First Chinese invasion of Burma (December 1765 – April 1766)
In the meantime, an ominous situation had developed in the north for the Burmese. In response to Ne Myo Thihapate's recruitment campaign in the northern Shan states, which the Chinese considered their territory, the Qianlong Emperor ordered an invasion of Sipsongpanna and Kengtung. In December 1765, as the Burmese waged the battles of Phitsanulok and Ayutthaya, a Chinese invasion force of 3,500 invaded, laying siege to the Burmese garrison at Kengtung. Though battle-hardened Burmese forces eventually drove back the besiegers, Burma was now fighting on two fronts, one of which had the largest army in the world.[31]
Nonetheless, Hsinbyushin apparently (as it turned out, mistakenly) believed that the border conflict could be contained as a low-grade war. He refused to recall his armies in Siam though he did reinforce Burmese garrisons along the Chinese border—in Kengtung, Kenghung and Kaungton.
Battle of Ayutthaya
Battle at the outskirts (January 1766)
While the Burmese garrison was battling the Chinese at Kengtung, the combined Burmese armies outside Ayutthaya were as strong as ever. Swelled by the Siamese levies, the combined Burmese invasion force now had 50,000 men, surpassing their pre-invasion strength. The Siamese army, which also gathered up 50,000 men, attempted a last-ditch effort to prevent a siege of the city. In late January, the Siamese forces came out and attacked Burmese positions centered around the Bayinnaung pagoda. Maha Nawrahta's army was on the west side of the pagoda and Thihapate's was on the east. The initial Siamese attacks focused on the west wing, gradually driving back Maha Nawrahta's army. But Thihapate's army outflanked the Siamese lines from the east, and succeeded in cutting the Siamese army in two. The Siamese vanguard which was pushing Maha Nawrahta's line was completely encircled. The ensuing battle wiped out much of the several thousand strong vanguard, and the rest were taken prisoner. The remaining Siamese troops retreated into the city and shut the gates.[7][32]
Early siege (February–May 1766)
The Siamese command had made careful preparations to defend the capital. The fortifications consisted of a high brick wall with a broad wet ditch. The walls were mounted with numerous guns and cannon that they had stockpiled since the last Burmese war. Finally, they had banked on the advent of the rainy season, which had more than once saved the city in the past. They believed that if they could only hold out until the onset of the monsoon rains and the flooding of the great Central Plain, the Burmese would be forced to retreat.[3][32]
Realizing that they had less than four months before the rainy season, the Burmese command initially launched a few assaults on the city walls. But the place proved too strong and too well-defended.

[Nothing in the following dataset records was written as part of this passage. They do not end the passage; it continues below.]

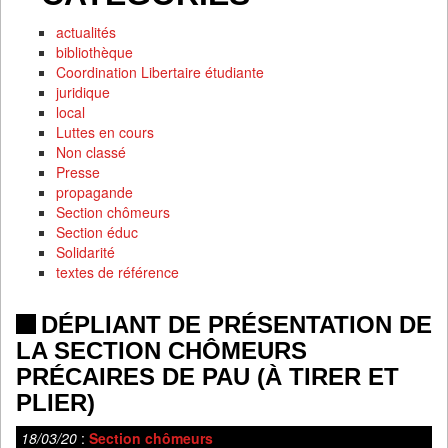
actualités
bibliothèque
Coordination Libertaire étudiante
juridique
local
Luttes en cours
Non classé
Presse
propagande
Section chômeurs
Section éduc
Solidarité
textes de référence
DÉPLIANT DE PRÉSENTATION DE
LA SECTION CHÔMEURS
PRÉCAIRES DE PAU (À TIRER ET
PLIER)
18/03/20
:
Section chômeurs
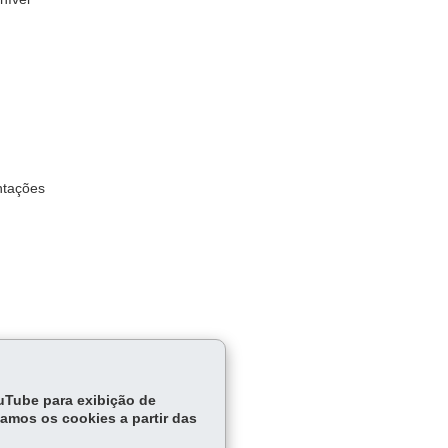
ntações
ouTube para exibição de
tamos os cookies a partir das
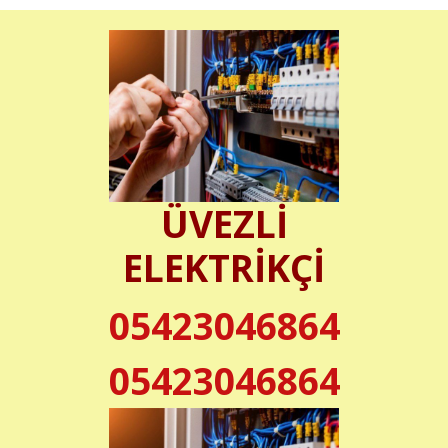
ÜVEZLİ
ELEKTRİKÇİ
05423046864
05423046864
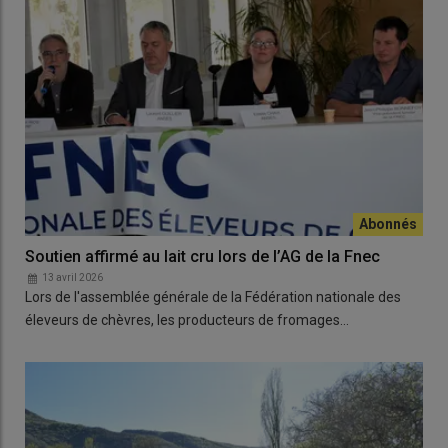
Soutien affirmé au lait cru lors de l’AG de la Fnec
13 avril 2026
Lors de l'assemblée générale de la Fédération nationale des
éleveurs de chèvres, les producteurs de fromages…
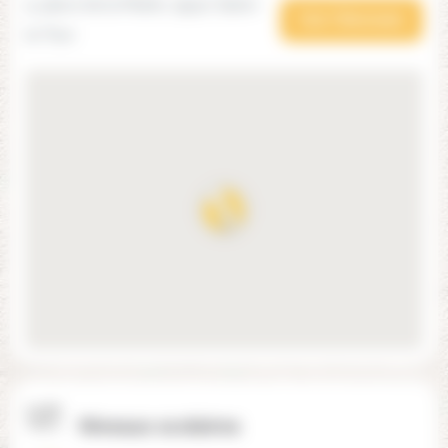
9, place de la Mairie, 19510 Salon-
Voir l'itinéraire
la-Tour
Niveaux scolaires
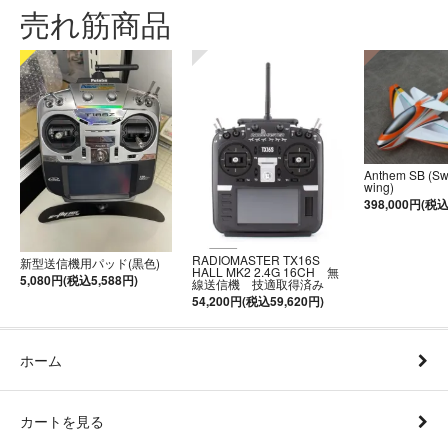
売れ筋商品
Anthem SB (S
wing)
398,000円(税込
RADIOMASTER TX16S
新型送信機用パッド(黒色)
HALL MK2 2.4G 16CH 無
5,080円(税込5,588円)
線送信機 技適取得済み
54,200円(税込59,620円)
ホーム
カートを見る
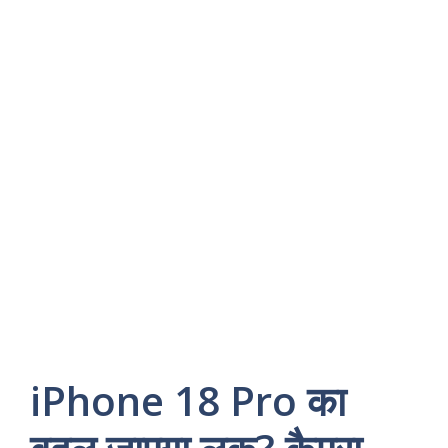
iPhone 18 Pro का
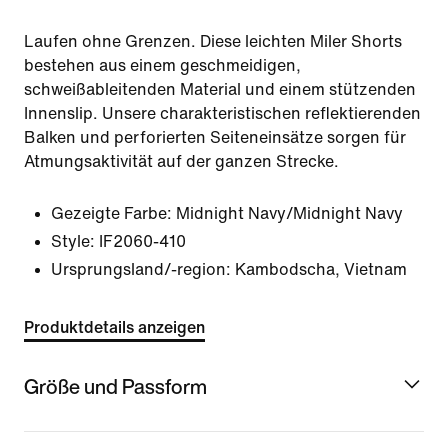
Laufen ohne Grenzen. Diese leichten Miler Shorts
bestehen aus einem geschmeidigen,
schweißableitenden Material und einem stützenden
Innenslip. Unsere charakteristischen reflektierenden
Balken und perforierten Seiteneinsätze sorgen für
Atmungsaktivität auf der ganzen Strecke.
Gezeigte Farbe:
Midnight Navy/Midnight Navy
Style:
IF2060-410
Ursprungsland/-region: Kambodscha, Vietnam
Produktdetails anzeigen
Größe und Passform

Because of the numerous stockades outside the city, the Burmese could not even get near the wall, and those that got near were cut down by musket fire from atop. The Burmese now drew a line of entrenchments round the city, and prepared to reduce it by famine. As time passed and no signs of surrender appeared, the approach of the dreaded rainy season caused alarm among the Burmese command. Several senior commanders advised calling off the invasion. However, Maha Nawrahta decided to continue the invasion, and his colleague Thihapate supported him. The Burmese command now made preparations to meet the rise of the river by collecting boats and building embankments on the bits of high ground.[32]

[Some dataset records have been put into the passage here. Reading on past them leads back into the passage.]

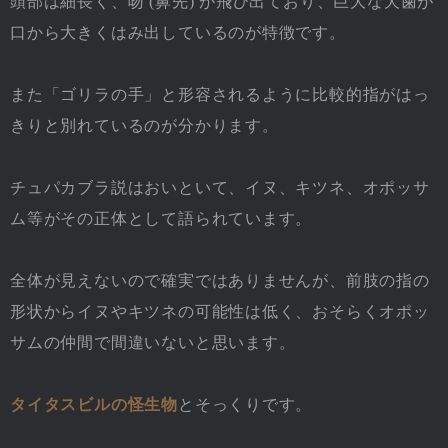
頭部は細長く、吻 (鼻先) が飛び出ており、巨大な犬歯が
口から大きくはみ出しているのが特徴です。
また「ゴリラの手」と形容されるように比較的指がはっ
きりと別れているのが分かります。
チュパカブラ説はおいといて、イヌ、キツネ、オポッサ
ム等がその正体として語られています。
全体が見えないので確実ではありませんが、前肢の指の
形状からイヌやキツネの可能性は低く、おそらくオポッ
サムの仲間で間違いないと思います。
タイタスビルの怪生物
とそっくりです。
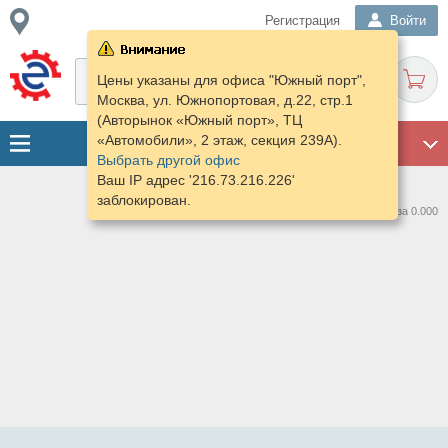
Регистрация
Войти
Цены указаны для офиса "Южный порт",
Москва, ул. Южнопортовая, д.22, стр.1
(Авторынок «Южный порт», ТЦ
«Автомобили», 2 этаж, секция 239А).
ГАРАЖ
Выбрать другой офис
Ваш IP адрес '216.73.216.226'
заблокирован.
Нашлось предложений: 0 за 0.000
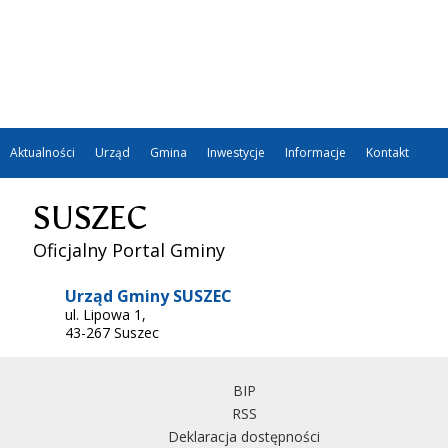
Aktualności
Urząd
Gmina
Inwestycje
Informacje
Kontakt
SUSZEC
Oficjalny Portal Gminy
Urząd Gminy SUSZEC
ul. Lipowa 1,
43-267 Suszec
BIP
RSS
Deklaracja dostępności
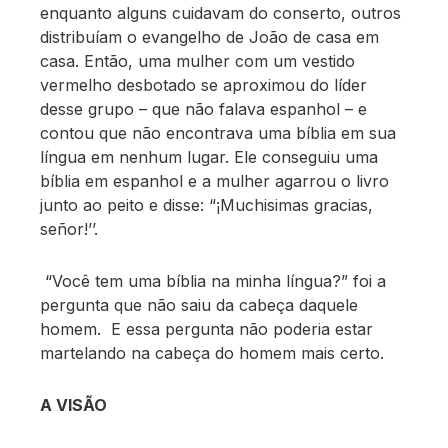
enquanto alguns cuidavam do conserto, outros
distribuíam o evangelho de João de casa em
casa. Então, uma mulher com um vestido
vermelho desbotado se aproximou do líder
desse grupo – que não falava espanhol – e
contou que não encontrava uma bíblia em sua
língua em nenhum lugar. Ele conseguiu uma
bíblia em espanhol e a mulher agarrou o livro
junto ao peito e disse: “¡Muchisimas gracias,
señor!’’.
“Você tem uma bíblia na minha língua?” foi a
pergunta que não saiu da cabeça daquele
homem. E essa pergunta não poderia estar
martelando na cabeça do homem mais certo.
A VISÃO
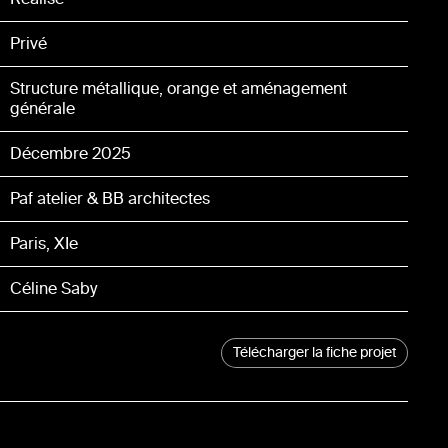
Privé
Structure métallique, orange et aménagement
générale
Décembre 2025
Paf atelier & BB architectes
Paris, XIe
Céline Saby
Télécharger la fiche projet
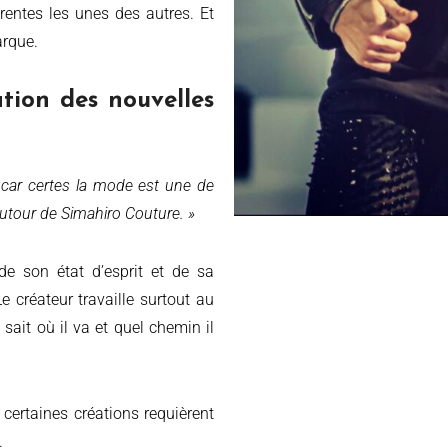
rentes les unes des autres. Et
arque.
tion des nouvelles
s car certes la mode est une de
utour de Simahiro Couture.
»
de son état d’esprit et de sa
Le créateur travaille surtout au
l sait où il va et quel chemin il
 certaines créations requièrent
.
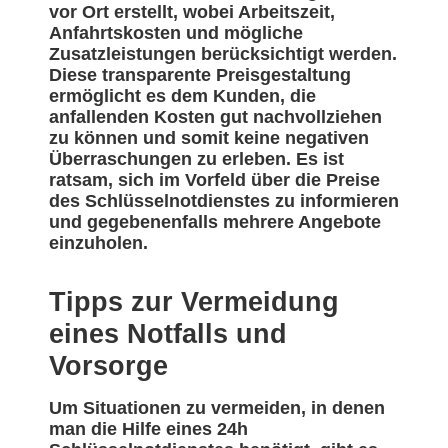
vor Ort erstellt, wobei Arbeitszeit,
Anfahrtskosten und mögliche
Zusatzleistungen berücksichtigt werden.
Diese transparente Preisgestaltung
ermöglicht es dem Kunden, die
anfallenden Kosten gut nachvollziehen
zu können und somit keine negativen
Überraschungen zu erleben. Es ist
ratsam, sich im Vorfeld über die Preise
des Schlüsselnotdienstes zu informieren
und gegebenenfalls mehrere Angebote
einzuholen.
Tipps zur Vermeidung
eines Notfalls und
Vorsorge
Um Situationen zu vermeiden, in denen
man die Hilfe eines 24h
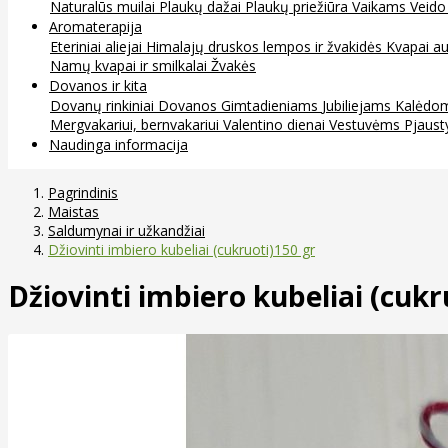
Naturalūs muilai
Plaukų dažai
Plaukų priežiūra
Vaikams
Veido
Aromaterapija
Eteriniai aliejai
Himalajų druskos lempos ir žvakidės
Kvapai au
Namų kvapai ir smilkalai
Žvakės
Dovanos ir kita
Dovanų rinkiniai
Dovanos
Gimtadieniams
Jubiliejams
Kalėdo
Mergvakariui, bernvakariui
Valentino dienai
Vestuvėms
Pjaust
Naudinga informacija
Pagrindinis
Maistas
Saldumynai ir užkandžiai
Džiovinti imbiero kubeliai (cukruoti)150 gr
Džiovinti imbiero kubeliai (cukr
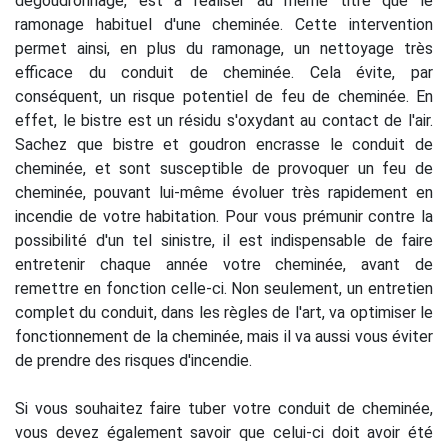
dégoudronnage, est à réaliser au même titre que le
ramonage habituel d'une cheminée. Cette intervention
permet ainsi, en plus du ramonage, un nettoyage très
efficace du conduit de cheminée. Cela évite, par
conséquent, un risque potentiel de feu de cheminée. En
effet, le bistre est un résidu s'oxydant au contact de l'air.
Sachez que bistre et goudron encrasse le conduit de
cheminée, et sont susceptible de provoquer un feu de
cheminée, pouvant lui-même évoluer très rapidement en
incendie de votre habitation. Pour vous prémunir contre la
possibilité d'un tel sinistre, il est indispensable de faire
entretenir chaque année votre cheminée, avant de
remettre en fonction celle-ci. Non seulement, un entretien
complet du conduit, dans les règles de l'art, va optimiser le
fonctionnement de la cheminée, mais il va aussi vous éviter
de prendre des risques d'incendie.
Si vous souhaitez faire tuber votre conduit de cheminée,
vous devez également savoir que celui-ci doit avoir été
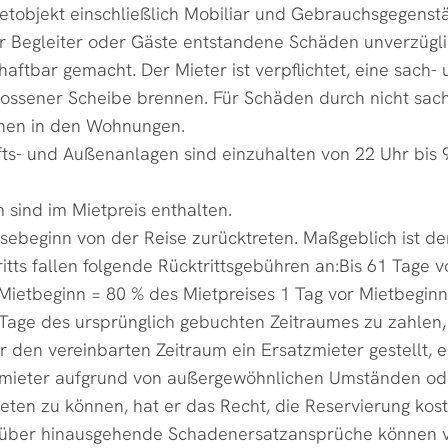
etobjekt einschließlich Mobiliar und Gebrauchsgegenstä
r Begleiter oder Gäste entstandene Schäden unverzügl
 haftbar gemacht. Der Mieter ist verpflichtet, eine sac
lossener Scheibe brennen. Für Schäden durch nicht sac
chen in den Wohnungen.
s- und Außenanlagen sind einzuhalten von 22 Uhr bis 9 
 sind im Mietpreis enthalten.
isebeginn von der Reise zurücktreten. Maßgeblich ist de
itts fallen folgende Rücktrittsgebühren an:Bis 61 Tage 
Mietbeginn = 80 % des Mietpreises 1 Tag vor Mietbeginn
 Tage des ursprünglich gebuchten Zeitraumes zu zahlen,
den vereinbarten Zeitraum ein Ersatzmieter gestellt, e
ermieter aufgrund von außergewöhnlichen Umständen od
eten zu können, hat er das Recht, die Reservierung kost
arüber hinausgehende Schadenersatzansprüche können v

Rainy season (June–October 1766)
When the rains came, the Burmese line of entrenchment round the city was swallowed up by the rising river. The Burmese were now broken up into several corps clinging on to artificial islands around the city.[32] Seeing that the enemy was scattered into isolated camps, the Siamese attacked them in boats. The Burmese also had plenty of boats and met the Siamese boats in kind. In one of the naval battles, a Siamese commander while waving his sword and hurling defiance in the bows of his boat, was brought down by a musket shot, and the whole flotilla fled. In another encounter, one Siamese cannon shot scored a direct hit, killing several men on two Burmese boats.[25]

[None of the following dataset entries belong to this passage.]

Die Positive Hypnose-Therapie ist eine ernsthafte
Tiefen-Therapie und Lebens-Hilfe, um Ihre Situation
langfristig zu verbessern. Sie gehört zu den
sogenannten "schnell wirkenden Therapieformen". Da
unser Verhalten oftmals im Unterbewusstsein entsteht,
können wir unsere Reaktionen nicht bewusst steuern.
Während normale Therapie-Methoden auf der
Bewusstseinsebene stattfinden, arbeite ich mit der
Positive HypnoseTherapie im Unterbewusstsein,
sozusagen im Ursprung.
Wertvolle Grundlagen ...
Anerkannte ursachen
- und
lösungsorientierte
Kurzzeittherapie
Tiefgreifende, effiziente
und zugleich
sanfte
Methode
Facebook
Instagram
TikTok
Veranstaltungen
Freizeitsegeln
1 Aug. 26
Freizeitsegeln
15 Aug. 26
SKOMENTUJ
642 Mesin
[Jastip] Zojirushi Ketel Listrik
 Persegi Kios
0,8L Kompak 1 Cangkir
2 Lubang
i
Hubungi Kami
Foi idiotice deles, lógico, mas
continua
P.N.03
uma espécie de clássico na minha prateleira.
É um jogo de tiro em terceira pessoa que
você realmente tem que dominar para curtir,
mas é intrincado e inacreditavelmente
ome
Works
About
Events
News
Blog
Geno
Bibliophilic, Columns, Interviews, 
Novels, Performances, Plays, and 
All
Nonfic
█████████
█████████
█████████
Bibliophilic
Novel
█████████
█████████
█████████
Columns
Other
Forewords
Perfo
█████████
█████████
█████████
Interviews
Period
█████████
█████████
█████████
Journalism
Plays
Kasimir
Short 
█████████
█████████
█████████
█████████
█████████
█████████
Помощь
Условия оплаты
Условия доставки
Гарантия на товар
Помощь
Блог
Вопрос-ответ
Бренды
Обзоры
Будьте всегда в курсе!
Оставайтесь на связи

At any rate, the Siamese attempts to break the siege were unsuccessful. During this time, the Burmese troops farther back grew their own rice while their boats prevented supplies from entering the city. By the end of the monsoon season, the city was beginning to run low on provisions.[32]
Second dry season offensive (November 1766 – March 1767)
When the waters subsided, the Burmese reconstructed the earthworks around the city, and gained more complete command than before. Some of the earthworks were higher than the walls, with cannon firing down on the city and the palace itself.[25] Towards the end of 1766, the governors of Tak and Phetchaburi led a waterborne expedition to relieve the city but were driven back. The governor of Phetchaburi was killed. The governor of Tak, Taksin, an able and ambitious commander, was blamed for the failed expedition, and hindered in his attempts to mount an effective counterattack. By then, the city was starving. To make matters worse, a fire broke out within the city in early 1767 that burned 10,000 houses.[3]
All was not well for the invaders either. In December 1766, the Chinese launched their second invasion of Burma, directly aimed at Ava. Hsinbyushin, who had expected another Chinese invasion like the first one and had made preparations accordingly, was surprised by the sudden increase in the Chinese invasion force (25,000 versus 6,000 in the first invasion). Still, the fiery king was unwilling to recall the armies from Siam; instead he directed his remaining troops in northern Shan states to the Chinese front. He did however send a directive (dated 9 January 1767) to his commanders in Siam to take the city quickly, and return as they were needed to defend the homeland.[33] Indeed, when it appeared that the Chinese situation was contained, he later sent another directive to the Siamese front to "persevere" in the siege.[34]
Meanwhile, the Siamese leadership had grown desperate. The king and princes tried to escape the city but were driven back. The king finally offered to become a Burmese tributary but the Burmese, who had just received the king's order to persevere, would not accept anything less than an unconditional surrender. Shortly after, Maha Nawrahta died of illness, and by royal decree was buried with extraordinary honors. Ne Myo Thihapate now assumed the role of sole commander-in-chief.[25]
Sack of the city
By late March, the Burmese had dug tunnels to the walls, and mined them. At 4 pm on 7 April, several sections of the wall were brought down by the mines underneath, and the Burmese troops supported by artillery fire stormed the walls. (Harvey reports the date as 28 March but the Konbaung Hset Chronicle gives Tuesday, 5th waxing of Tabaung 1125 ME, which is 7 April.[2]) The attackers finally breached the walls by sunset, and entered the city. The Siamese fought on inside the city but were eventually overwhelmed. Indiscriminate slaughter followed. Everything in sight was put to the torch.[25] Even images of the Buddha were hacked for the gold with which they were coated.[3]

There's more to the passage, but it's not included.